All records below are to be repeated exactly, with the pictures left out.

Top of SUPPLIED DATA

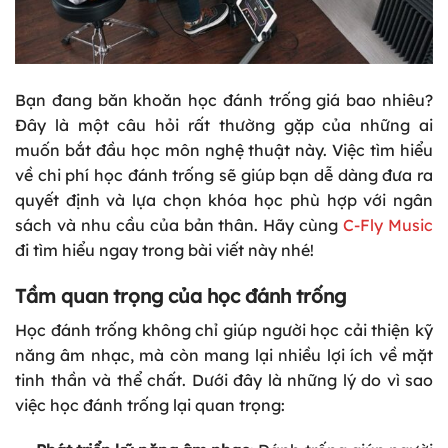
Bạn đang băn khoăn học đánh trống giá bao nhiêu?
Đây là một câu hỏi rất thường gặp của những ai
muốn bắt đầu học môn nghệ thuật này. Việc tìm hiểu
về chi phí học đánh trống sẽ giúp bạn dễ dàng đưa ra
quyết định và lựa chọn khóa học phù hợp với ngân
sách và nhu cầu của bản thân. Hãy cùng
C-Fly Music
đi tìm hiểu ngay trong bài viết này nhé!
Tầm quan trọng của học đánh trống
Học đánh trống không chỉ giúp người học cải thiện kỹ
năng âm nhạc, mà còn mang lại nhiều lợi ích về mặt
tinh thần và thể chất. Dưới đây là những lý do vì sao
việc học đánh trống lại quan trọng:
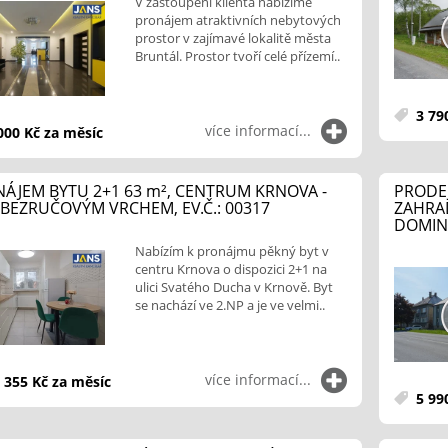
V zastoupení klienta nabízíme
pronájem atraktivních nebytových
prostor v zajímavé lokalitě města
Bruntál. Prostor tvoří celé přízemí..
3 79
více informací...
000 Kč za měsíc
ÁJEM BYTU 2+1 63
m²
, CENTRUM KRNOVA -
PRODE
BEZRUČOVÝM VRCHEM, EV.Č.: 00317
ZAHRA
DOMINA
Nabízím k pronájmu pěkný byt v
centru Krnova o dispozici 2+1 na
ulici Svatého Ducha v Krnově. Byt
se nachází ve 2.NP a je ve velmi..
více informací...
 355 Kč za měsíc
5 99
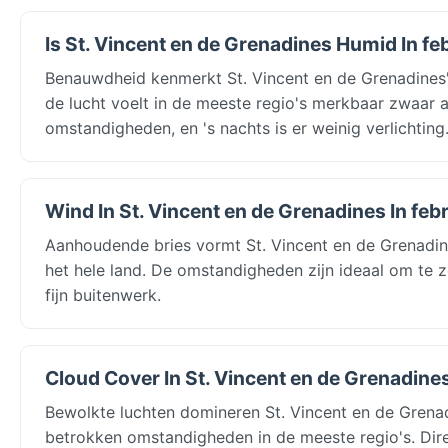
Is St. Vincent en de Grenadines Humid In fe
Benauwdheid kenmerkt St. Vincent en de Grenadines'
de lucht voelt in de meeste regio's merkbaar zwaar a
omstandigheden, en 's nachts is er weinig verlichting
Wind In St. Vincent en de Grenadines In feb
Aanhoudende bries vormt St. Vincent en de Grenadin
het hele land. De omstandigheden zijn ideaal om te 
fijn buitenwerk.
Cloud Cover In St. Vincent en de Grenadines
Bewolkte luchten domineren St. Vincent en de Grena
betrokken omstandigheden in de meeste regio's. Dire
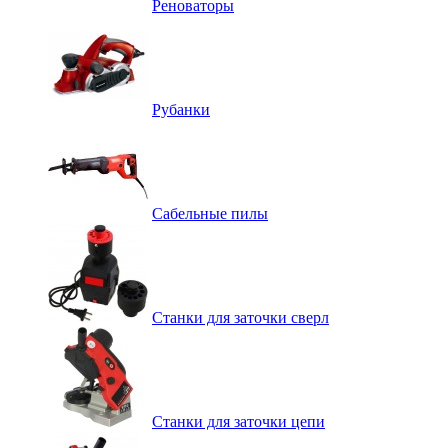
Реноваторы
Рубанки
Сабельные пилы
Станки для заточки сверл
Станки для заточки цепи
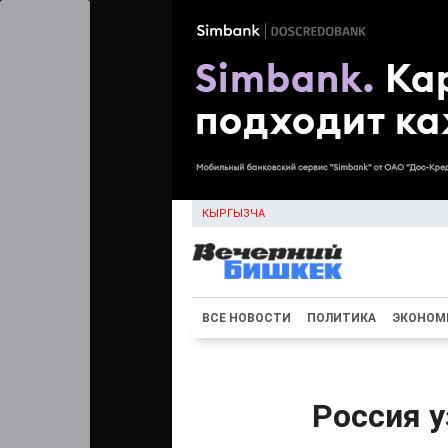
КЫРГЫЗЧА
ВСЕ НОВОСТИ
ПОЛИТИКА
ЭКОНОМ
Россия у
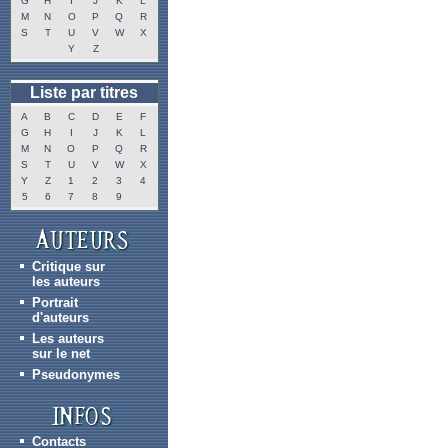
G
H
I
J
K
L
M
N
O
P
Q
R
S
T
U
V
W
X
Y
Z
Liste par titres
A
B
C
D
E
F
G
H
I
J
K
L
M
N
O
P
Q
R
S
T
U
V
W
X
Y
Z
1
2
3
4
5
6
7
8
9
Critique sur
les auteurs
Portrait
d'auteurs
Les auteurs
sur le net
Pseudonymes
Contacts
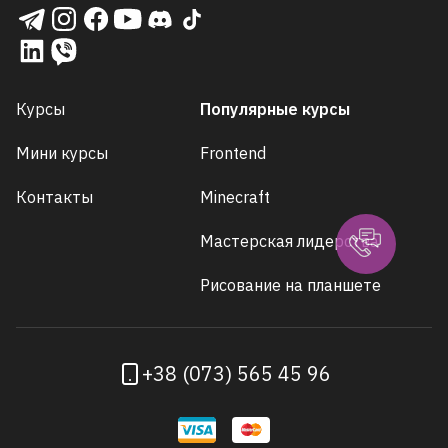
Курсы
Популярные курсы
Мини курсы
Frontend
Контакты
Minecraft
Мастерская лидерства
Рисование на планшете
+38 (073) 565 45 96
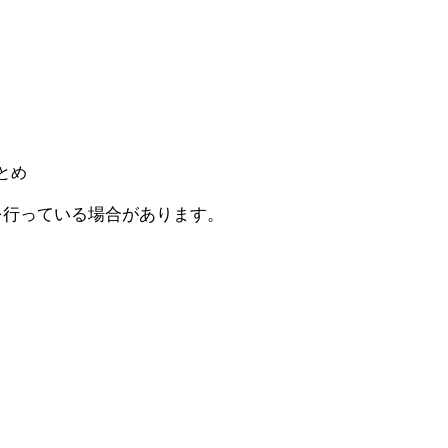
とめ
PRを行っている場合があります。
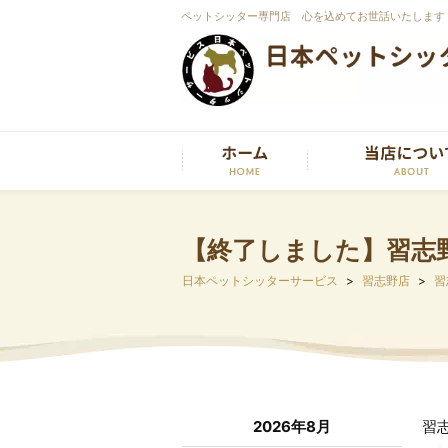
ペットシッター専門店 心を込めてお世話いたします
【終了しました】習志野
日本ペットシッターサービス
習志野店
習
2026年8月
習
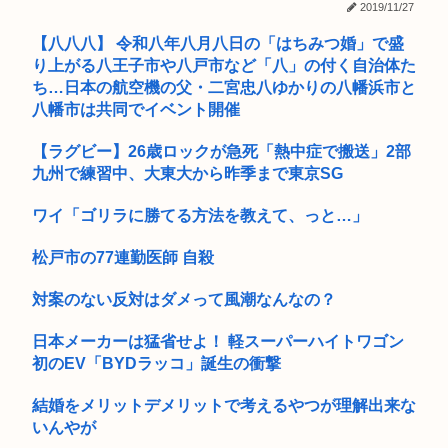
娘が作った大鍋の豚汁を嫁が勝手に外へ出した。家族全員で何
2019/11/27
度注意し...
【八八八】 令和八年八月八日の「はちみつ婚」で盛
京大付属医の医療ミスこわすぎるな
り上がる八王子市や八戸市など「八」の付く自治体た
ち…日本の航空機の父・二宮忠八ゆかりの八幡浜市と
夏休みのイオンモール、おぱーいを強調した薄着の女子小中学
八幡市は共同でイベント開催
生だらけ...
【ラグビー】26歳ロックが急死「熱中症で搬送」2部
【朗報】誤って脳幹を摘出された女性､重篤な植物状態だが､意
九州で練習中、大東大から昨季まで東京SG
識は正...
イナゴライダーとかいう今の35歳~40歳くらいの男しか知らな
ワイ「ゴリラに勝てる方法を教えて、っと…」
いバ...
松戸市の77連勤医師 自殺
ファン付き作業着使用男性熱中症で死亡 スポーツドリンクやゼ
リー飲...
対案のない反対はダメって風潮なんなの？
【悲報】月収1000万円の風俗嬢の1日あたりのセッ■ス回数が
日本メーカーは猛省せよ！ 軽スーパーハイトワゴン
こち...
初のEV「BYDラッコ」誕生の衝撃
【悲報】インターネットプロバイダーから開示請求が届いた…
結婚をメリットデメリットで考えるやつが理解出来な
いんやが
XBOX Series S、29,980円だったはずが値上げを繰...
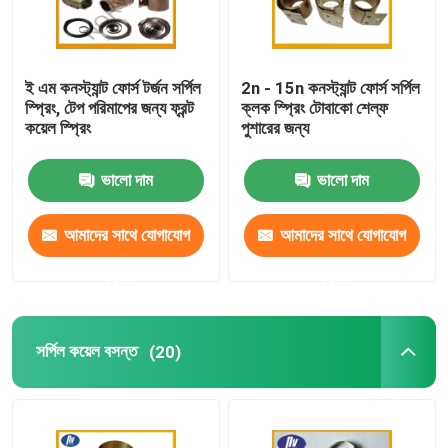
ই এম কনস্ট্যান্ট ফোর্স টর্জন সর্পিল
2n - 15n কনস্ট্যান্ট ফোর্স সর্পিল
স্প্রিং, টেপ পরিমাপের জন্য ফ্রন্ট
ক্লক স্প্রিং টোবাকো শেল্ফ
কয়েল স্প্রিং
পুশারের জন্য
ভালো দাম
ভালো দাম
আমাদের সাথে যোগাযোগ
আমাদের সাথে যোগাযোগ
করুন
করুন
সর্পিল কয়েল বসন্ত
(20)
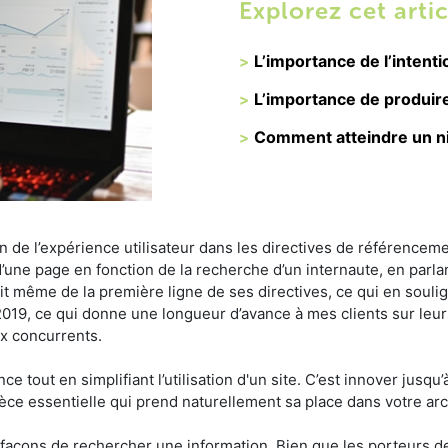
Explorez cet artic
L’importance de l’intentio
L’importance de produir
Comment atteindre un ni
ion de l’expérience utilisateur dans les directives de référence
 d’une page en fonction de la recherche d’un internaute, en parl
agit même de la première ligne de ses directives, ce qui en souli
s 2019, ce qui donne une longueur d’avance à mes clients sur leur
ux concurrents.
ance tout en simplifiant l’utilisation d'un site. C’est innover jus
èce essentielle qui prend naturellement sa place dans votre arc
açons de rechercher une information. Bien que les porteurs de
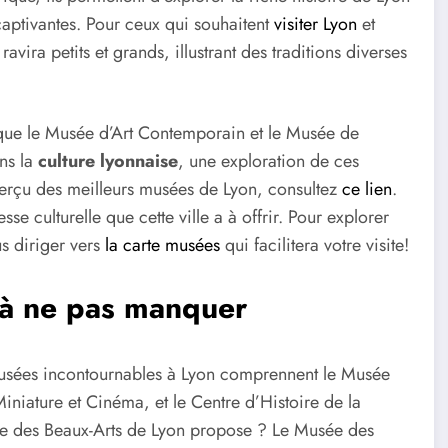
captivantes. Pour ceux qui souhaitent
visiter Lyon
et
ravira petits et grands, illustrant des traditions diverses
 que le Musée d’Art Contemporain et le Musée de
ans la
culture lyonnaise
, une exploration de ces
perçu des meilleurs musées de Lyon, consultez
ce lien
.
se culturelle que cette ville a à offrir. Pour explorer
s diriger vers
la carte musées
qui facilitera votre visite!
 à ne pas manquer
musées incontournables à Lyon comprennent le Musée
niature et Cinéma, et le Centre d’Histoire de la
sée des Beaux-Arts de Lyon propose ? Le Musée des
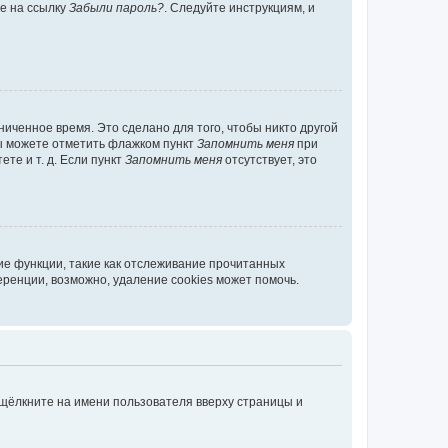
те на ссылку
Забыли пароль?
. Следуйте инструкциям, и
иченное время. Это сделано для того, чтобы никто другой
вы можете отметить флажком пункт
Запомнить меня
при
те и т. д. Если пункт
Запомнить меня
отсутствует, это
ие функции, такие как отслеживание прочитанных
ренции, возможно, удаление cookies может помочь.
 щёлкните на имени пользователя вверху страницы и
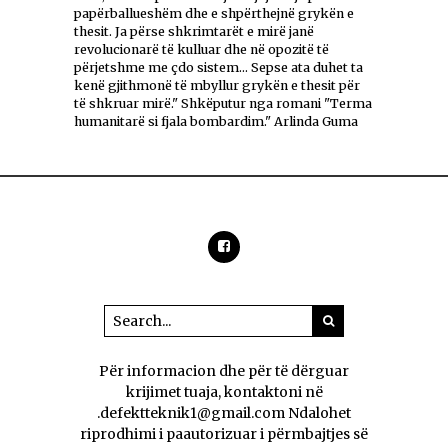
papërballueshëm dhe e shpërthejnë grykën e
thesit. Ja përse shkrimtarët e mirë janë
revolucionarë të kulluar dhe në opozitë të
përjetshme me çdo sistem... Sepse ata duhet ta
kenë gjithmonë të mbyllur grykën e thesit për
të shkruar mirë." Shkëputur nga romani "Terma
humanitarë si fjala bombardim." Arlinda Guma
Për informacion dhe për të dërguar
krijimet tuaja, kontaktoni në
.defektteknik1@gmail.com Ndalohet
riprodhimi i paautorizuar i përmbajtjes së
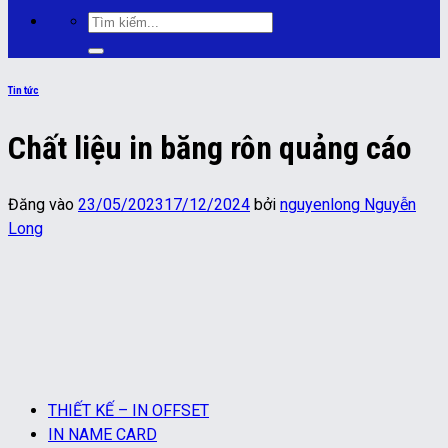
Tìm
kiếm:
Tin tức
Chất liệu in băng rôn quảng cáo
Đăng vào
23/05/2023
17/12/2024
bởi
nguyenlong Nguyễn
Long
THIẾT KẾ – IN OFFSET
IN NAME CARD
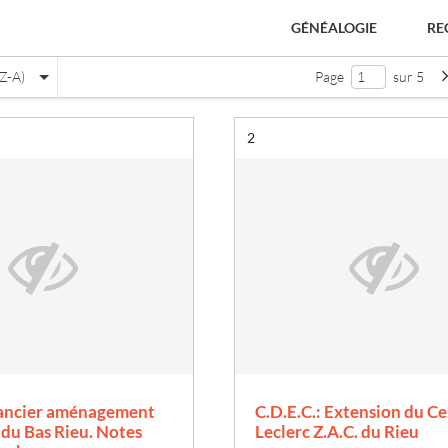
GÉNÉALOGIE
RE
Z-A)
Page
sur 5
Résultat n°
2
nancier aménagement
C.D.E.C.: Extension du C
. du Bas Rieu. Notes
Leclerc Z.A.C. du Rieu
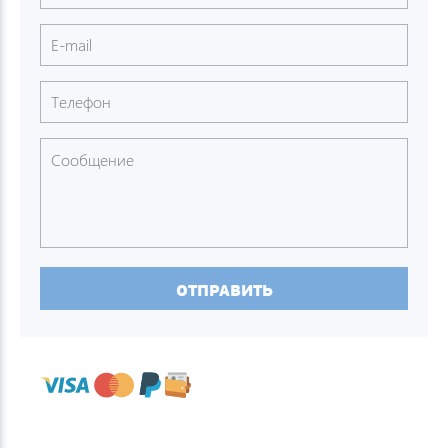
ОТПРАВИТЬ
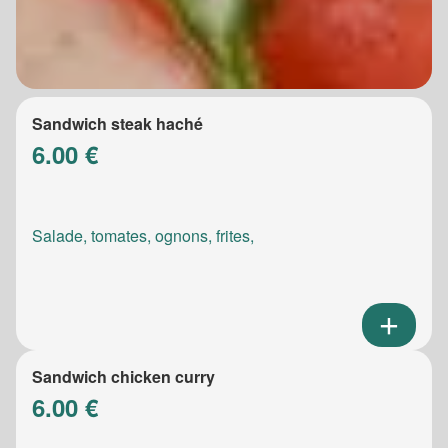
Sandwich steak haché
6.00 €
Salade, tomates, ognons, frites,
Sandwich chicken curry
6.00 €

Bottom of SUPPLIED DATA

◆ **ANSWER FOR THE TASK**:
Bạn đang băn khoăn học đánh trống giá bao nhiêu?
Đây là một câu hỏi rất thường gặp của những ai
muốn bắt đầu học môn nghệ thuật này. Việc tìm hiểu
về chi phí học đánh trống sẽ giúp bạn dễ dàng đưa ra
quyết định và lựa chọn khóa học phù hợp với ngân
sách và nhu cầu của bản thân. Hãy cùng
C-Fly Music
đi tìm hiểu ngay trong bài viết này nhé!
Tầm quan trọng của học đánh trống
Học đánh trống không chỉ giúp người học cải thiện kỹ
năng âm nhạc, mà còn mang lại nhiều lợi ích về mặt
tinh thần và thể chất. Dưới đây là những lý do vì sao
việc học đánh trống lại quan trọng:
V zastoupení klienta nabízíme
pronájem atraktivních nebytových
prostor v zajímavé lokalitě města
Bruntál. Prostor tvoří celé přízemí..
3 79
více informací...
000 Kč za měsíc
ÁJEM BYTU 2+1 63
m²
, CENTRUM KRNOVA -
PRODE
BEZRUČOVÝM VRCHEM, EV.Č.: 00317
ZAHRA
DOMINA
Nabízím k pronájmu pěkný byt v
centru Krnova o dispozici 2+1 na
ulici Svatého Ducha v Krnově. Byt
se nachází ve 2.NP a je ve velmi..
více informací...
 355 Kč za měsíc
5 99
Is St. Vincent en de Grenadines Humid In fe
Benauwdheid kenmerkt St. Vincent en de Grenadines'
de lucht voelt in de meeste regio's merkbaar zwaar a
omstandigheden, en 's nachts is er weinig verlichting
Wind In St. Vincent en de Grenadines In feb
Aanhoudende bries vormt St. Vincent en de Grenadin
het hele land. De omstandigheden zijn ideaal om te 
fijn buitenwerk.
Cloud Cover In St. Vincent en de Grenadines
Bewolkte luchten domineren St. Vincent en de Grena
betrokken omstandigheden in de meeste regio's. Dire
Реноваторы
Рубанки
Сабельные пилы
Станки для заточки сверл
Станки для заточки цепи
КЫРГЫЗЧА
ВСЕ НОВОСТИ
ПОЛИТИКА
ЭКОНОМ
Россия у
G
H
I
J
K
L
M
N
O
P
Q
R
S
T
U
V
W
X
Y
Z
Liste par titres
A
B
C
D
E
F
G
H
I
J
K
L
M
N
O
P
Q
R
S
T
U
V
W
X
Y
Z
1
2
3
4
5
6
7
8
9
Critique sur
les auteurs
Portrait
d'auteurs
Les auteurs
sur le net
Pseudonymes
Contacts
Курсы
Популярные курсы
Мини курсы
Frontend
Контакты
Minecraft
Мастерская лидерства
Рисование на планшете
+38 (073) 565 45 96
とめ
PRを行っている場合があります。
ペットシッター専門店 心を込めてお世話いたします
【終了しました】習志野
日本ペットシッターサービス
習志野店
習
2026年8月
習
娘が作った大鍋の豚汁を嫁が勝手に外へ出した。家族全員で何
2019/11/27
度注意し...
【八八八】 令和八年八月八日の「はちみつ婚」で盛
京大付属医の医療ミスこわすぎるな
り上がる八王子市や八戸市など「八」の付く自治体た
ち…日本の航空機の父・二宮忠八ゆかりの八幡浜市と
夏休みのイオンモール、おぱーいを強調した薄着の女子小中学
八幡市は共同でイベント開催
生だらけ...
【ラグビー】26歳ロックが急死「熱中症で搬送」2部
【朗報】誤って脳幹を摘出された女性､重篤な植物状態だが､意
九州で練習中、大東大から昨季まで東京SG
識は正...
イナゴライダーとかいう今の35歳~40歳くらいの男しか知らな
ワイ「ゴリラに勝てる方法を教えて、っと…」
いバ...
松戸市の77連勤医師 自殺
ファン付き作業着使用男性熱中症で死亡 スポーツドリンクやゼ
リー飲...
対案のない反対はダメって風潮なんなの？
【悲報】月収1000万円の風俗嬢の1日あたりのセッ■ス回数が
日本メーカーは猛省せよ！ 軽スーパーハイトワゴン
こち...
初のEV「BYDラッコ」誕生の衝撃
【悲報】インターネットプロバイダーから開示請求が届いた…
結婚をメリットデメリットで考えるやつが理解出来な
いんやが
XBOX Series S、29,980円だったはずが値上げを繰...
ই এম কনস্ট্যান্ট ফোর্স টর্জন সর্পিল
2n - 15n কনস্ট্যান্ট ফোর্স সর্পিল
স্প্রিং, টেপ পরিমাপের জন্য ফ্রন্ট
ক্লক স্প্রিং টোবাকো শেল্ফ
কয়েল স্প্রিং
পুশারের জন্য
ভালো দাম
ভালো দাম
আমাদের সাথে যোগাযোগ
আমাদের সাথে যোগাযোগ
করুন
করুন
সর্পিল কয়েল বসন্ত
(20)
Explorez cet artic
L’importance de l’intentio
L’importance de produir
Comment atteindre un ni
ion de l’expérience utilisateur dans les directives de référence
 d’une page en fonction de la recherche d’un internaute, en parl
agit même de la première ligne de ses directives, ce qui en souli
s 2019, ce qui donne une longueur d’avance à mes clients sur leur
ux concurrents.
ance tout en simplifiant l’utilisation d'un site. C’est innover jus
èce essentielle qui prend naturellement sa place dans votre arc
açons de rechercher une information. Bien que les porteurs de
captivantes. Pour ceux qui souhaitent
visiter Lyon
et
ravira petits et grands, illustrant des traditions diverses
 que le Musée d’Art Contemporain et le Musée de
ans la
culture lyonnaise
, une exploration de ces
perçu des meilleurs musées de Lyon, consultez
ce lien
.
se culturelle que cette ville a à offrir. Pour explorer
s diriger vers
la carte musées
qui facilitera votre visite!
 à ne pas manquer
musées incontournables à Lyon comprennent le Musée
niature et Cinéma, et le Centre d’Histoire de la
sée des Beaux-Arts de Lyon propose ? Le Musée des
те на ссылку
Забыли пароль?
. Следуйте инструкциям, и
иченное время. Это сделано для того, чтобы никто другой
вы можете отметить флажком пункт
Запомнить меня
при
те и т. д. Если пункт
Запомнить меня
отсутствует, это
ие функции, такие как отслеживание прочитанных
ренции, возможно, удаление cookies может помочь.
 щёлкните на имени пользователя вверху страницы и
papërballueshëm dhe e shpërthejnë grykën e
thesit. Ja përse shkrimtarët e mirë janë
revolucionarë të kulluar dhe në opozitë të
përjetshme me çdo sistem... Sepse ata duhet ta
kenë gjithmonë të mbyllur grykën e thesit për
të shkruar mirë." Shkëputur nga romani "Terma
humanitarë si fjala bombardim." Arlinda Guma
Për informacion dhe për të dërguar
krijimet tuaja, kontaktoni në
.defektteknik1@gmail.com Ndalohet
riprodhimi i paautorizuar i përmbajtjes së
Tìm
kiếm:
Tin tức
Chất liệu in băng rôn quảng cáo
Đăng vào
23/05/2023
17/12/2024
bởi
nguyenlong Nguyễn
Long
THIẾT KẾ – IN OFFSET
IN NAME CARD
GÉNÉALOGIE
RE
Z-A)
Page
sur 5
Résultat n°
2
nancier aménagement
C.D.E.C.: Extension du C
. du Bas Rieu. Notes
Leclerc Z.A.C. du Rieu
ОТПРАВИТЬ
Sandwich steak haché
6.00 €
Salade, tomates, ognons, frites,
Sandwich chicken curry
6.00 €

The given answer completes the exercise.